Infine, potrebbe nascere il dubbio se il raddoppio in questione sia applicabile soltanto alle impugnazioni indicate dal codice di procedura civile (11) od anche a quelle previste da leggi speciali come, ad esempio, il reclamo ai sensi dell’art. 1, comma 58, della L. 92/2012 in materia di licenziamento (12). Al riguardo deve ritenersi che la disposizione in parola — stante la sua evidente ratio di scoraggiare la proposizione di impugnazioni infondate, inammissibili od improcedibili mediante la previsione di un ulteriore versamento del contributo unificato — si applichi anche ai gravami non previsti espressamente dall’art. 323 c.p.c. per i quali sia comunque previsto il pagamento del contributo di cui sopra.

Giorgio Poscia

Magistrato della Corte di Appello di Roma

____________________________________

(1) Intitolata “Misure urgenti per la crescita del Paese”;

(2) Si veda, ad esempio, la relazione del Governatore della Banca d’Italia del 31 maggio 2011;

(3) Cfr., tra le altre, Cass., Sez. 1, Sentenza n. 1651 del 27/01/2014;

(4) Annalisa Dipaolantonio “La riforma del giudizio di appello”;

(5) A norma degli artt. 436 bis e 447 bis c.p.c. tali disposizioni sono applicabili anche al processo del lavoro ed in materia di locazione;

(6) La relazione del Governo ha spiegato che tale eccezione è fondata sulla natura pubblicistica del primo tipo di controversie e, quanto alle seconde, sulla volontà di rendere sempre più ampia l’utilizzazione di tale rito speciale;

(7) Vedi Annalisa Dipaolantonio “La riforma del giudizio di appello”;

(8) Vedi Cass., Sez.
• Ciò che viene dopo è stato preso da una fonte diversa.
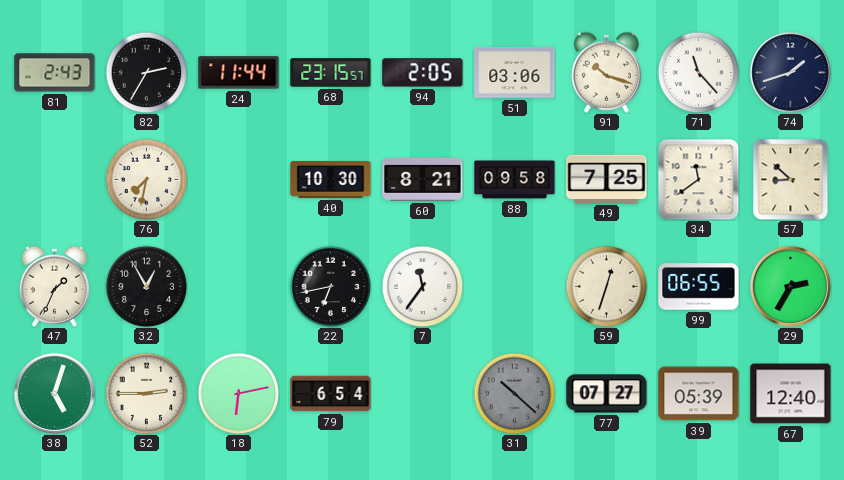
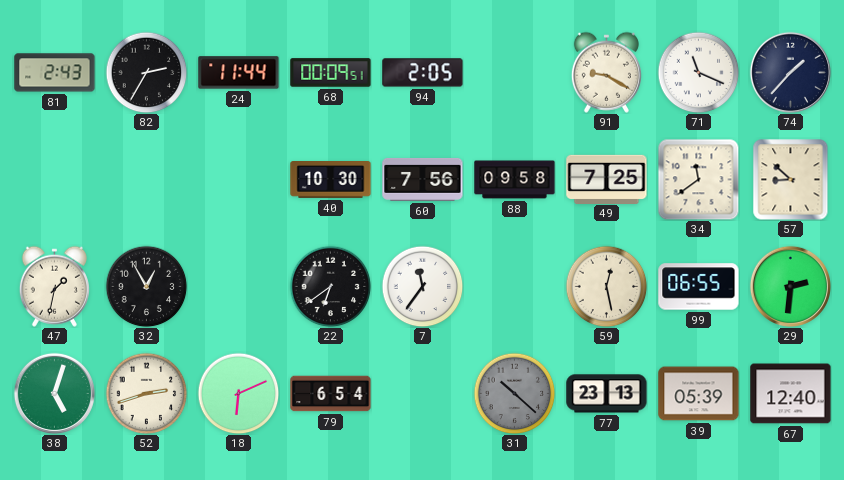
68: 23:15 -> 00:09
51: 03:06 -> none
91: 10:18 -> 9:20
71: 11:23 -> 11:19
74: 1:42 -> 1:37
76: 7:32 -> none
60: 8:21 -> 7:56
47: 1:34 -> 1:32
22: 6:43 -> 6:39
59: 12:33 -> 12:28
29: 2:35 -> 2:31
52: 2:45 -> 2:42
18: 6:13 -> 6:11
77: 07:27 -> 23:13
U, Sentenza n. 8202 del 20/04/2005;

(9) Quindi dal giorno 31 gennaio 2013;

(10) Vedi, tra le altre, Cass., Sez. 3, Sentenza n. 5955 del 2014;

(11) A norma dell’art. 323 c.p.c. esse sono il regolamento di competenza, l’appello, il ricorso per cassazione, la revocazione e l’opposizione di terzo;

(12) Meglio nota come Legge Fornero.